▸ Your task
Retype, word for word, each line between the lines holding "انتخاب تسمه با" and "- consentire all'interessato", inclusive, and leave the rest of the data alone.

▸ Supplied records
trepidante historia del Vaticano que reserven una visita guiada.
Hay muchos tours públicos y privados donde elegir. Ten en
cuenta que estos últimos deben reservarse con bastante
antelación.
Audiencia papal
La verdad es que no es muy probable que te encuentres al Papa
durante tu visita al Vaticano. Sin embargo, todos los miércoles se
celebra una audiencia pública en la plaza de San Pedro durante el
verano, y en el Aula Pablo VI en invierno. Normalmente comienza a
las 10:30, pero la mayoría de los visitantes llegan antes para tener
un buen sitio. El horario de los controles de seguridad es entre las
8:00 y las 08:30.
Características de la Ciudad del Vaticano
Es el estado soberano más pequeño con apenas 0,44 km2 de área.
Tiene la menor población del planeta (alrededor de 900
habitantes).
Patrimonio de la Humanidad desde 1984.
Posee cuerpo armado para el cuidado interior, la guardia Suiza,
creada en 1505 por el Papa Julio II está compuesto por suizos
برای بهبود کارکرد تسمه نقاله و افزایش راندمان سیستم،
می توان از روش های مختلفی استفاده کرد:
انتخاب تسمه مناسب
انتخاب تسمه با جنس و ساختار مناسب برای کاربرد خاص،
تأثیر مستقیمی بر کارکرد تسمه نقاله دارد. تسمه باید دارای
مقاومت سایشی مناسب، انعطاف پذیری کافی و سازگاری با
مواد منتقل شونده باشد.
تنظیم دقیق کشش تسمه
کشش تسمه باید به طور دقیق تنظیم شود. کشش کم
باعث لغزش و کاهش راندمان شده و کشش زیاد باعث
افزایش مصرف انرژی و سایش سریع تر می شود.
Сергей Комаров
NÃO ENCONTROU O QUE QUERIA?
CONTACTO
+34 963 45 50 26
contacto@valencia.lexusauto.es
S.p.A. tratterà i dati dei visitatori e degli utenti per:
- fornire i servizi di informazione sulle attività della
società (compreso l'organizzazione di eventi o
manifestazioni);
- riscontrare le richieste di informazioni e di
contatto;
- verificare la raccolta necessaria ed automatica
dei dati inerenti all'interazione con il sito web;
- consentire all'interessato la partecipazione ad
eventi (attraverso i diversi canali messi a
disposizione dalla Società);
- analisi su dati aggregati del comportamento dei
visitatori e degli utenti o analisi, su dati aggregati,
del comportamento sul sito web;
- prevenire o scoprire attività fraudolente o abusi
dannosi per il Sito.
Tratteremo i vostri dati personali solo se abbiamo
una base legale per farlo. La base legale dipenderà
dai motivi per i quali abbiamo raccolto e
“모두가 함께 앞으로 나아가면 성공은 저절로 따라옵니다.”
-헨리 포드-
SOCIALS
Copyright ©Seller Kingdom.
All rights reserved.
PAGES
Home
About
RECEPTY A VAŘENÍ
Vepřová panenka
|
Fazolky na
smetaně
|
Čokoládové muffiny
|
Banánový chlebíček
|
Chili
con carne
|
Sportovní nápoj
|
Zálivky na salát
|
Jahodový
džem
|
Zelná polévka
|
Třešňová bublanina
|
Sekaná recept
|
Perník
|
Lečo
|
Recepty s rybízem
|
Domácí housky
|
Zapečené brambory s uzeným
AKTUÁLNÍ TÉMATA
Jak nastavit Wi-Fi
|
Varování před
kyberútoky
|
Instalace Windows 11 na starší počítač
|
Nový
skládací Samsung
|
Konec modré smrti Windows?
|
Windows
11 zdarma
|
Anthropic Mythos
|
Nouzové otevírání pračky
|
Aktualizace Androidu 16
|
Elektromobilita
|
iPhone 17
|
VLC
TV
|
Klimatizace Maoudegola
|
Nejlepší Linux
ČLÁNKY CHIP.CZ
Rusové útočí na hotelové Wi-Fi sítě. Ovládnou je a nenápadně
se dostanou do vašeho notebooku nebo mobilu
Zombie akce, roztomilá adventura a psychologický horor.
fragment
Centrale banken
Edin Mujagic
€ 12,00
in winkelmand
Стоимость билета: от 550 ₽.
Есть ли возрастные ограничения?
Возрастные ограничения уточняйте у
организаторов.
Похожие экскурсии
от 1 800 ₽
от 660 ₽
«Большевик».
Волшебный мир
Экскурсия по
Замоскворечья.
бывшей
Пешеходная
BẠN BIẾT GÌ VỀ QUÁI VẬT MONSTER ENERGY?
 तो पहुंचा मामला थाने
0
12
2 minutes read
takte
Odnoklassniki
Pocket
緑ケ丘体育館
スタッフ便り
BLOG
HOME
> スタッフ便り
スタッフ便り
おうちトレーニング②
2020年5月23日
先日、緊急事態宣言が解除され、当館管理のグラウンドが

▸ Output
انتخاب تسمه با جنس و ساختار مناسب برای کاربرد خاص،
تأثیر مستقیمی بر کارکرد تسمه نقاله دارد. تسمه باید دارای
مقاومت سایشی مناسب، انعطاف پذیری کافی و سازگاری با
مواد منتقل شونده باشد.
تنظیم دقیق کشش تسمه
کشش تسمه باید به طور دقیق تنظیم شود. کشش کم
باعث لغزش و کاهش راندمان شده و کشش زیاد باعث
افزایش مصرف انرژی و سایش سریع تر می شود.
Сергей Комаров
NÃO ENCONTROU O QUE QUERIA?
CONTACTO
+34 963 45 50 26
contacto@valencia.lexusauto.es
S.p.A. tratterà i dati dei visitatori e degli utenti per:
- fornire i servizi di informazione sulle attività della
società (compreso l'organizzazione di eventi o
manifestazioni);
- riscontrare le richieste di informazioni e di
contatto;
- verificare la raccolta necessaria ed automatica
dei dati inerenti all'interazione con il sito web;
- consentire all'interessato la partecipazione ad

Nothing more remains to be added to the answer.